Catherine Porter
TORONTO — Devora Greenspon is among the lucky ones. She is one of the 1.4% of Canadians who has received two shots of a coronavirus vaccine. So have 90% of the residents in her nursing home. How has it changed her life? “It’s like it never happened,” says Greenspon, 88, who is still sequestered mostly in her room. Her walks have been confined to the corridor; she has not been allowed to leave the center for nonmedical reasons since October.
Long-term care homes, as they are called in Canada, were prioritized for the first precious doses of vaccines, to few objections — they were ground zero for the pandemic’s cruel ravage. Around 66% of the country’s terminal COVID-19 victims lived in nursing homes, among the highest rates in the world.
But while the vaccines have given the majority of nursing-home residents protection from death by the virus, so far they have not offered more life. Some residents have compared their lives to those of prisoners and caged animals.
Most places around the country have policies that allow visits from only one or two designated caregivers, but these measures aren’t evenly carried out. And in several cities, including Toronto and Montreal, residents are not allowed to leave the property to walk to a pharmacy or enjoy the simple pleasure of a stroll down the street.
All this has left some residents frustrated, baffled and wondering: What, exactly, am I being kept alive for?
“I have so many things I want to do, I can’t do them,” said Greenspon, a great-grandmother and retired teacher. “I may never get to do them. I may die before the pandemic is over.”
Officials at provincial and territorial health care ministries around the country, which oversee health care, offer many reasons for not relaxing restrictions: concerns about emerging variants of the virus, the lack of research on the vaccine’s effectiveness in preventing transmission and, in some cases, the high infection rates in the surrounding community.
“We need to better understand the effectiveness of the vaccines in preventing transmission, including variant transmission, before we can safely alter visitor policies,” said Tom McMillan, an Alberta health official.
He and others say they are waiting for scientific assurance that it is safe to ease regulations.
“Nobody wants to be the person that made the policy change that will be linked to big outbreaks and increase in death,” explained Isobel MacKenzie, head of British Columbia’s Office of the Seniors Advocate.

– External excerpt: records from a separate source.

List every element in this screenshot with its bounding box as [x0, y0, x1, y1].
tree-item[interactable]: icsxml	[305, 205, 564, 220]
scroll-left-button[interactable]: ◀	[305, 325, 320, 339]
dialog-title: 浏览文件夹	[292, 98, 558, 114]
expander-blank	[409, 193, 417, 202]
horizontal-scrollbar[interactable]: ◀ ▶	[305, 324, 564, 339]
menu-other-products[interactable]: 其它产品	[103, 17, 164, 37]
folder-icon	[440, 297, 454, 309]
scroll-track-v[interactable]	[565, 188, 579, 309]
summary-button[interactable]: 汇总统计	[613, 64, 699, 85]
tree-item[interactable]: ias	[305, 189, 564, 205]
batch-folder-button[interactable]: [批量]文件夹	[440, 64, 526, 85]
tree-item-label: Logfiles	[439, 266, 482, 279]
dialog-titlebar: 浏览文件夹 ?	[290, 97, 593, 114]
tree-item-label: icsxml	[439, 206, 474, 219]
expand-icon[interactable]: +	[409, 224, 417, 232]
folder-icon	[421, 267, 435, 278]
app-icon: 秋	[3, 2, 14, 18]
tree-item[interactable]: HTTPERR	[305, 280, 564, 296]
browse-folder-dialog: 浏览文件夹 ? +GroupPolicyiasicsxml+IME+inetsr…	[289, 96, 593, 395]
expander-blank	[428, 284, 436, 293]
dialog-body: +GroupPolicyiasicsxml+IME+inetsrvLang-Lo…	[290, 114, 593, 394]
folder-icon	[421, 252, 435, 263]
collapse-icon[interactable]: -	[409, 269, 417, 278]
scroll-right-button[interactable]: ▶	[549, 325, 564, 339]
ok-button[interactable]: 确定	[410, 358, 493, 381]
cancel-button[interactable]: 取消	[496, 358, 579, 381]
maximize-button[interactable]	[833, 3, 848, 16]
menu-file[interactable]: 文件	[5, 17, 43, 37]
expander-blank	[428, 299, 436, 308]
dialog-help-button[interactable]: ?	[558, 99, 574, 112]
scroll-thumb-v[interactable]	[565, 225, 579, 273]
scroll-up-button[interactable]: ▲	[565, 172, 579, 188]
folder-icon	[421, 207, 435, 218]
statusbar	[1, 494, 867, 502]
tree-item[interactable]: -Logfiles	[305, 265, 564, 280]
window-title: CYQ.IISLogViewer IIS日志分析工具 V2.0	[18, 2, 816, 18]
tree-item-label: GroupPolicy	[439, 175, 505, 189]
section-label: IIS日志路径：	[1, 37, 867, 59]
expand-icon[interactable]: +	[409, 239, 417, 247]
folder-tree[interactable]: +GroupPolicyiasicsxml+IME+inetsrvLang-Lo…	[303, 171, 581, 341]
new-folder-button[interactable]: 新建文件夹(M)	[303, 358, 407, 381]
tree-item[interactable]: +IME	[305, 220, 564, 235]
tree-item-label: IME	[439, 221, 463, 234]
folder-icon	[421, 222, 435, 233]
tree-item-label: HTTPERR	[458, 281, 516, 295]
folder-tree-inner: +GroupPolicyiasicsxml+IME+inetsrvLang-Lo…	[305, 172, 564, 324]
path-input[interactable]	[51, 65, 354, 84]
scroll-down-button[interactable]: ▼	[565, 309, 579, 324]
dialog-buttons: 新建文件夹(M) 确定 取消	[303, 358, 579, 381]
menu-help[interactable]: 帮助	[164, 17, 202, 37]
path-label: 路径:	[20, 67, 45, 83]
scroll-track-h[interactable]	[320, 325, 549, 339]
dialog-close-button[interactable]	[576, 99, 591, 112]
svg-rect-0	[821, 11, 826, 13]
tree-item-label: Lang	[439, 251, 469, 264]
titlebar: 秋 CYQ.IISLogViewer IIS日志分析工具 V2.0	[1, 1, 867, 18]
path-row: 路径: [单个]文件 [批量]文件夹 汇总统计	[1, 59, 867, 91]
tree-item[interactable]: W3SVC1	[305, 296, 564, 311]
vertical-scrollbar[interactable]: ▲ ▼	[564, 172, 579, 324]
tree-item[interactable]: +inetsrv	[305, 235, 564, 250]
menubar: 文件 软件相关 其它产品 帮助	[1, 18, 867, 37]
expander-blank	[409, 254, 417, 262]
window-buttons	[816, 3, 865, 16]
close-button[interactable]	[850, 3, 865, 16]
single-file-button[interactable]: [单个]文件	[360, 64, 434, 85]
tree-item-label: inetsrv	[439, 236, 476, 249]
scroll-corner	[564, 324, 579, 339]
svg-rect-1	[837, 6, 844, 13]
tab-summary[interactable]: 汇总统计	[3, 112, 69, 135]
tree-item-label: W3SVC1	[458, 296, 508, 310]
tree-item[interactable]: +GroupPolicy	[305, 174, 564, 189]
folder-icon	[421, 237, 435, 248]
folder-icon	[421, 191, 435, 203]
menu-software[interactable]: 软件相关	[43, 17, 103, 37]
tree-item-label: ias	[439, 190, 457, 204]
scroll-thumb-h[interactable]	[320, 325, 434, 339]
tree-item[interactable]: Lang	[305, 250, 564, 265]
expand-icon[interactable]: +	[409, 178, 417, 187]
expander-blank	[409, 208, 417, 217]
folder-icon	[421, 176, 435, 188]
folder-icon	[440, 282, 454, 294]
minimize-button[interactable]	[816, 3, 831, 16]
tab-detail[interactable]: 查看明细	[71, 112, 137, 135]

At the same time, social distancing rules and outbreaks in the homes have made group programming so rare, many people pass entire days in their rooms, according to Laura Tamblyn Watts, chief executive of CanAge, a seniors’ advocacy organization.

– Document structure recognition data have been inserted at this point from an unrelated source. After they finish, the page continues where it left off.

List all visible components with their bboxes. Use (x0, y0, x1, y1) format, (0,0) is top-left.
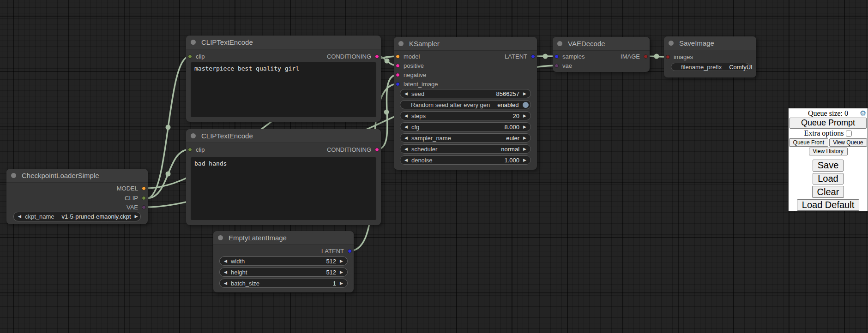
increment-arrow-icon[interactable]: ▶ (340, 270, 343, 274)
output-slot-model[interactable]: MODEL (117, 184, 146, 193)
node-save-image[interactable]: SaveImage images filename_prefix ComfyUI (664, 36, 756, 77)
increment-arrow-icon[interactable]: ▶ (523, 114, 526, 118)
model-output-dot[interactable] (142, 186, 146, 190)
increment-arrow-icon[interactable]: ▶ (340, 281, 343, 285)
view-queue-button[interactable]: View Queue (829, 138, 867, 147)
settings-gear-icon[interactable]: ⚙ (860, 109, 866, 118)
samples-input-dot[interactable] (555, 54, 559, 59)
node-collapse-dot[interactable] (191, 133, 196, 138)
node-collapse-dot[interactable] (669, 41, 674, 46)
model-input-dot[interactable] (396, 54, 400, 59)
graph-canvas[interactable]: { "icons": { "arrow_left": "◀", "arrow_r… (0, 0, 868, 333)
decrement-arrow-icon[interactable]: ◀ (404, 114, 408, 118)
input-slot-positive[interactable]: positive (396, 61, 424, 70)
decrement-arrow-icon[interactable]: ◀ (224, 270, 227, 274)
input-slot-clip[interactable]: clip (188, 52, 205, 61)
prev-arrow-icon[interactable]: ◀ (404, 136, 408, 140)
clip-input-dot[interactable] (188, 54, 192, 59)
node-collapse-dot[interactable] (398, 41, 404, 46)
widget-filename-prefix[interactable]: filename_prefix ComfyUI (671, 63, 749, 71)
node-collapse-dot[interactable] (218, 235, 223, 240)
input-slot-latent-image[interactable]: latent_image (396, 79, 438, 89)
images-input-dot[interactable] (666, 55, 670, 59)
save-button[interactable]: Save (813, 160, 844, 172)
positive-prompt-textarea[interactable]: masterpiece best quality girl (191, 62, 376, 117)
input-slot-model[interactable]: model (396, 52, 420, 61)
node-title-bar[interactable]: EmptyLatentImage (213, 231, 354, 245)
vae-input-dot[interactable] (555, 64, 559, 68)
widget-cfg[interactable]: ◀ cfg 8.000 ▶ (400, 122, 531, 131)
increment-arrow-icon[interactable]: ▶ (340, 259, 343, 263)
load-default-button[interactable]: Load Default (797, 199, 859, 211)
increment-arrow-icon[interactable]: ▶ (523, 158, 526, 162)
extra-options-checkbox[interactable] (846, 131, 852, 137)
toggle-knob[interactable] (523, 102, 529, 108)
output-slot-image[interactable]: IMAGE (621, 52, 648, 61)
input-slot-clip[interactable]: clip (188, 145, 205, 154)
widget-width[interactable]: ◀ width 512 ▶ (219, 256, 348, 266)
latent-output-dot[interactable] (531, 54, 535, 59)
decrement-arrow-icon[interactable]: ◀ (404, 158, 408, 162)
node-title-bar[interactable]: KSampler (394, 37, 537, 51)
node-title-bar[interactable]: CLIPTextEncode (186, 36, 381, 49)
prev-arrow-icon[interactable]: ◀ (18, 214, 21, 219)
positive-input-dot[interactable] (396, 64, 400, 68)
prev-arrow-icon[interactable]: ◀ (404, 147, 408, 151)
vae-output-dot[interactable] (142, 205, 146, 209)
output-slot-latent[interactable]: LATENT (505, 52, 535, 61)
widget-ckpt-name[interactable]: ◀ ckpt_name v1-5-pruned-emaonly.ckpt ▶ (13, 212, 141, 221)
node-empty-latent-image[interactable]: EmptyLatentImage LATENT ◀ width 512 ▶ ◀ … (213, 231, 354, 292)
conditioning-output-dot[interactable] (375, 54, 379, 59)
decrement-arrow-icon[interactable]: ◀ (224, 281, 227, 285)
output-slot-conditioning[interactable]: CONDITIONING (327, 145, 379, 154)
node-title-bar[interactable]: SaveImage (664, 36, 756, 50)
node-ksampler[interactable]: KSampler model positive negative latent_… (394, 37, 537, 170)
decrement-arrow-icon[interactable]: ◀ (224, 259, 227, 263)
output-slot-latent[interactable]: LATENT (321, 246, 352, 256)
output-slot-conditioning[interactable]: CONDITIONING (327, 52, 379, 61)
input-slot-vae[interactable]: vae (555, 61, 572, 70)
decrement-arrow-icon[interactable]: ◀ (404, 125, 408, 129)
widget-seed[interactable]: ◀ seed 8566257 ▶ (400, 89, 531, 98)
node-title-bar[interactable]: CLIPTextEncode (186, 129, 381, 143)
next-arrow-icon[interactable]: ▶ (523, 147, 526, 151)
node-collapse-dot[interactable] (557, 41, 562, 46)
output-slot-clip[interactable]: CLIP (125, 193, 146, 202)
node-collapse-dot[interactable] (11, 173, 16, 178)
increment-arrow-icon[interactable]: ▶ (523, 125, 526, 129)
input-slot-negative[interactable]: negative (396, 70, 426, 79)
widget-height[interactable]: ◀ height 512 ▶ (219, 268, 348, 277)
node-clip-text-encode-negative[interactable]: CLIPTextEncode clip CONDITIONING bad han… (186, 129, 381, 225)
clip-output-dot[interactable] (142, 196, 146, 200)
image-output-dot[interactable] (644, 54, 648, 59)
clear-button[interactable]: Clear (812, 186, 844, 198)
negative-input-dot[interactable] (396, 73, 400, 77)
load-button[interactable]: Load (813, 173, 844, 185)
widget-steps[interactable]: ◀ steps 20 ▶ (400, 111, 531, 120)
next-arrow-icon[interactable]: ▶ (135, 214, 138, 219)
view-history-button[interactable]: View History (809, 148, 848, 155)
input-slot-samples[interactable]: samples (555, 52, 585, 61)
node-title-bar[interactable]: VAEDecode (553, 37, 650, 51)
output-slot-vae[interactable]: VAE (127, 202, 146, 212)
latent-output-dot[interactable] (348, 249, 352, 253)
widget-random-seed-toggle[interactable]: Random seed after every gen enabled (400, 100, 531, 109)
conditioning-output-dot[interactable] (375, 148, 379, 152)
widget-scheduler[interactable]: ◀ scheduler normal ▶ (400, 144, 531, 154)
queue-prompt-button[interactable]: Queue Prompt (790, 118, 867, 129)
node-clip-text-encode-positive[interactable]: CLIPTextEncode clip CONDITIONING masterp… (186, 36, 381, 122)
increment-arrow-icon[interactable]: ▶ (523, 92, 526, 96)
widget-sampler-name[interactable]: ◀ sampler_name euler ▶ (400, 133, 531, 143)
node-vae-decode[interactable]: VAEDecode samples vae IMAGE (553, 37, 650, 72)
decrement-arrow-icon[interactable]: ◀ (404, 92, 408, 96)
node-collapse-dot[interactable] (191, 40, 196, 45)
widget-batch-size[interactable]: ◀ batch_size 1 ▶ (219, 279, 348, 288)
negative-prompt-textarea[interactable]: bad hands (191, 157, 376, 220)
next-arrow-icon[interactable]: ▶ (523, 136, 526, 140)
widget-denoise[interactable]: ◀ denoise 1.000 ▶ (400, 155, 531, 165)
clip-input-dot[interactable] (188, 148, 192, 152)
node-checkpoint-loader-simple[interactable]: CheckpointLoaderSimple MODEL CLIP VAE ◀ … (6, 169, 148, 224)
queue-front-button[interactable]: Queue Front (789, 138, 828, 147)
latent-input-dot[interactable] (396, 82, 400, 86)
node-title-bar[interactable]: CheckpointLoaderSimple (6, 169, 148, 183)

In the United States, some states have loosened restrictions as cases have dropped, allowing nursing homes to hold group activities. And some homes are permitting indoor visits under U.S. federal guidelines put in place in September that allow them if a home has been virus-free for 14 days, and county positivity rates are below 10%, regardless of the home’s vaccination rate.
But elsewhere, homes are about to reach a full year of being closed to visitors, despite the plummeting of coronavirus cases.
AARP and other advocacy organizations have called on the U.S. government to ease visitation guidelines as vaccines are rolled out in nursing homes. Many note that with vaccinations, the likelihood of residents contracting and dying from COVID-19 is lower, but the harm to residents from social isolation continues unabated.
Many nu r sing homes around the world banned visits as the coronavirus arrived around a year ago. Soon after, geriatricians sounded the alarm about the rapid decline in health and well-being of residents, triggering a debate about the balance between protection and quality of life. As a result, many jurisdictions reintroduced some sort of visitor policy, as the first wave subsided.
Many are calling for a similar discussion to happen again in Canada.
“If we really don’t allow people more civil and social liberty, and allow them to meaningfully engage in social activities in some way, these people are going to give up, as many of them have already done,” said Dr. Nathan Stall, a geriatrician at Toronto’s Mount Sinai Hospital.